=== Data for this exercise ===

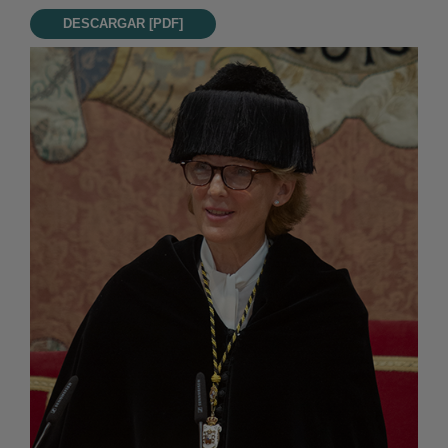
DESCARGAR [PDF]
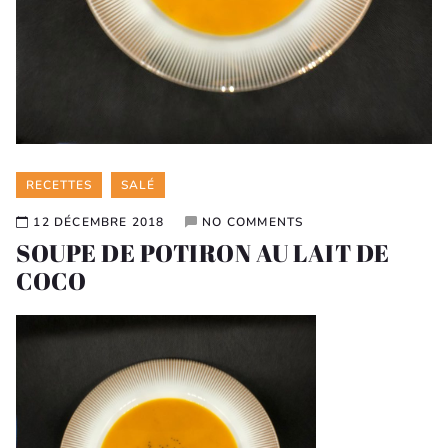
Categories
RECETTES
SALÉ
12 DÉCEMBRE 2018
NO COMMENTS
SOUPE DE POTIRON AU LAIT DE
COCO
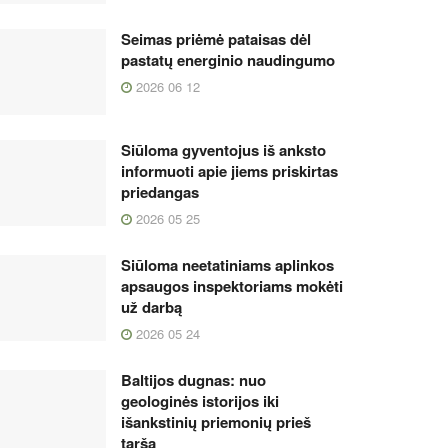
Seimas priėmė pataisas dėl
pastatų energinio naudingumo
2026 06 12
Siūloma gyventojus iš anksto
informuoti apie jiems priskirtas
priedangas
2026 05 25
Siūloma neetatiniams aplinkos
apsaugos inspektoriams mokėti
už darbą
2026 05 24
Baltijos dugnas: nuo
geologinės istorijos iki
išankstinių priemonių prieš
taršą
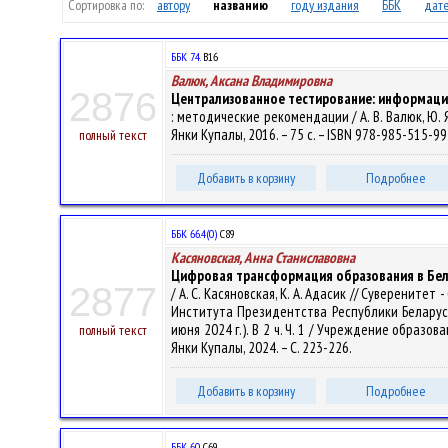
Сортировка по:
автору
названию
году издания
ББК
дате
ББК 74.
В16
Валюк, Аксана Владимировна
2876
Централизованное тестирование: информац
: методические рекомендации / А. В. Валюк, Ю.
Янки Купалы, 2016. – 75 с. – ISBN 978-985-515-995
полный текст
Добавить в корзину
Подробнее
ББК 66.4(0)
С89
Касяновская, Анна Станиславовна
Цифровая трансформация образования в Бел
2877
/ А. С. Касяновская, К. А. Адасик // Суверени
Института Президентства Республики Беларусь
июня 2024 г.). В 2 ч. Ч. 1 / Учреждение образова
полный текст
Янки Купалы, 2024. – С. 223-226.
Добавить в корзину
Подробнее
ББК 60.
С69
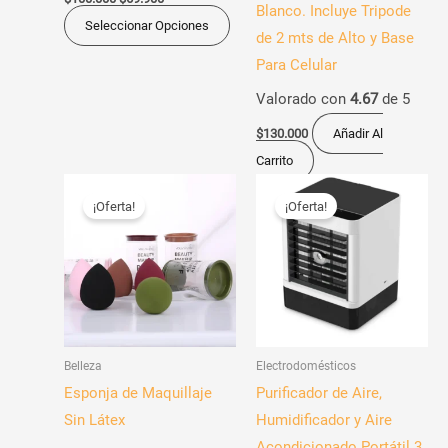
Blanco. Incluye Tripode
página
Seleccionar Opciones
de 2 mts de Alto y Base
de
Para Celular
producto
Valorado con
4.67
de 5
$
130.000
Añadir Al
Carrito
El
El
El
El
Este
precio
precio
precio
precio
¡Oferta!
¡Oferta!
producto
original
actual
original
actual
era:
es:
era:
es:
tiene
$18.000.
$9.900.
$170.000.
$109.900.
múltiples
variantes.
Las
opciones
Belleza
Electrodomésticos
se
Esponja de Maquillaje
Purificador de Aire,
pueden
Sin Látex
Humidificador y Aire
elegir
Acondicionado Portátil 3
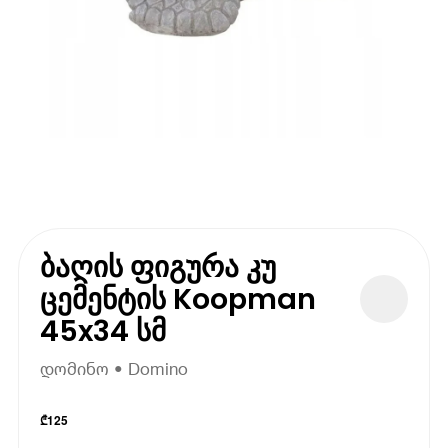
ბაღის ფიგურა კუ
ცემენტის Koopman
45x34 სმ
დომინო • Domino
₾
125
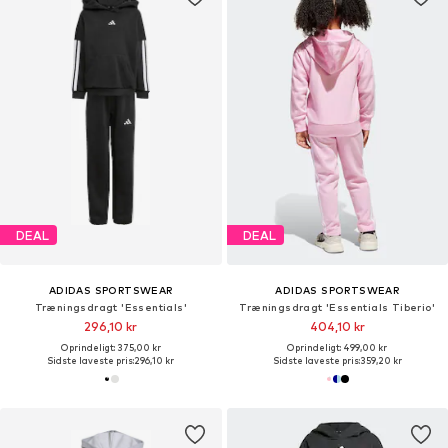
DEAL
DEAL
ADIDAS SPORTSWEAR
ADIDAS SPORTSWEAR
Træningsdragt 'Essentials'
Træningsdragt 'Essentials Tiberio'
296,10 kr
404,10 kr
Oprindeligt: 375,00 kr
Oprindeligt: 499,00 kr
Sidste laveste pris:
296,10 kr
Sidste laveste pris:
359,20 kr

===

» **What to do**
Could you copy every record above exactly, leaving out the pictures?

» **Solution for this task**
DESCARGAR [PDF]
Categories
RECETTES
SALÉ
12 DÉCEMBRE 2018
NO COMMENTS
SOUPE DE POTIRON AU LAIT DE
COCO
Seimas priėmė pataisas dėl
pastatų energinio naudingumo
2026 06 12
Siūloma gyventojus iš anksto
informuoti apie jiems priskirtas
priedangas
2026 05 25
Siūloma neetatiniams aplinkos
apsaugos inspektoriams mokėti
už darbą
2026 05 24
Baltijos dugnas: nuo
geologinės istorijos iki
išankstinių priemonių prieš
taršą
Сортировка по:
автору
названию
году издания
ББК
дате
ББК 74.
В16
Валюк, Аксана Владимировна
2876
Централизованное тестирование: информац
: методические рекомендации / А. В. Валюк, Ю.
Янки Купалы, 2016. – 75 с. – ISBN 978-985-515-995
полный текст
Добавить в корзину
Подробнее
ББК 66.4(0)
С89
Касяновская, Анна Станиславовна
Цифровая трансформация образования в Бел
2877
/ А. С. Касяновская, К. А. Адасик // Суверени
Института Президентства Республики Беларусь
июня 2024 г.). В 2 ч. Ч. 1 / Учреждение образова
полный текст
Янки Купалы, 2024. – С. 223-226.
Добавить в корзину
Подробнее
ББК 60.
С69
Blanco. Incluye Tripode
página
Seleccionar Opciones
de 2 mts de Alto y Base
de
Para Celular
producto
Valorado con
4.67
de 5
$
130.000
Añadir Al
Carrito
El
El
El
El
Este
precio
precio
precio
precio
¡Oferta!
¡Oferta!
producto
original
actual
original
actual
era:
es:
era:
es:
tiene
$18.000.
$9.900.
$170.000.
$109.900.
múltiples
variantes.
Las
opciones
Belleza
Electrodomésticos
se
Esponja de Maquillaje
Purificador de Aire,
pueden
Sin Látex
Humidificador y Aire
elegir
Acondicionado Portátil 3
ბაღის ფიგურა კუ
ცემენტის Koopman
45x34 სმ
დომინო • Domino
₾
125
DEAL
DEAL
ADIDAS SPORTSWEAR
ADIDAS SPORTSWEAR
Træningsdragt 'Essentials'
Træningsdragt 'Essentials Tiberio'
296,10 kr
404,10 kr
Oprindeligt: 375,00 kr
Oprindeligt: 499,00 kr
Sidste laveste pris:
296,10 kr
Sidste laveste pris:
359,20 kr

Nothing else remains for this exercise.